WHAT TO PRODUCE: Pull out each line of the data that includes the word "sans".

----- DATA FOR THIS EXERCISE -----

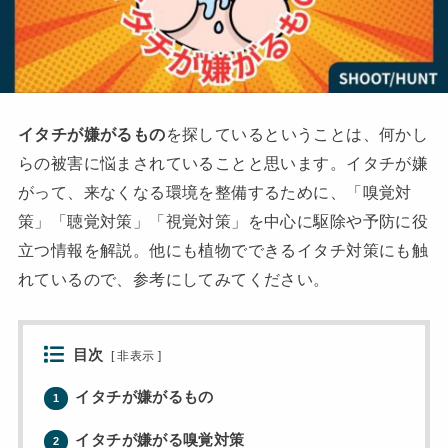
イタチが嫌がるもの
を探しているということは、何かし
らの被害に悩まされていることと思います。イタチが嫌
がって、来なくなる環境を整備するために、「嗅覚対
策」「聴覚対策」「視覚対策」を中心に駆除や予防に役
立つ情報を解説。他にも植物でできるイタチ対策にも触
れているので、参考にしてみてください。
目次
[
非表示
]
イタチが嫌がるもの
1
イタチが嫌がる嗅覚対策
2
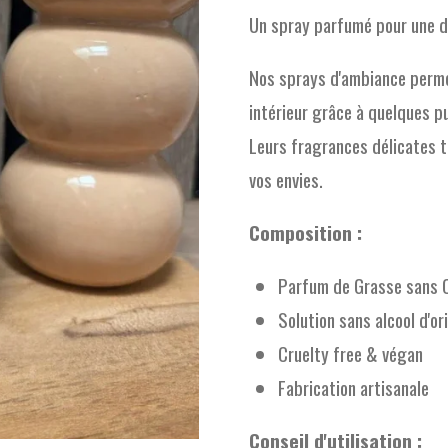
Un spray parfumé pour une d
Nos sprays d'ambiance perm
intérieur grâce à quelques p
Leurs fragrances délicates t
vos envies.
Composition :
Parfum de Grasse sans 
Solution sans alcool d'or
Cruelty free & végan
Fabrication artisanale
Conseil d'utilisation :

-----

TASK RESULT:
Parfum de Grasse sans 
Solution sans alcool d'or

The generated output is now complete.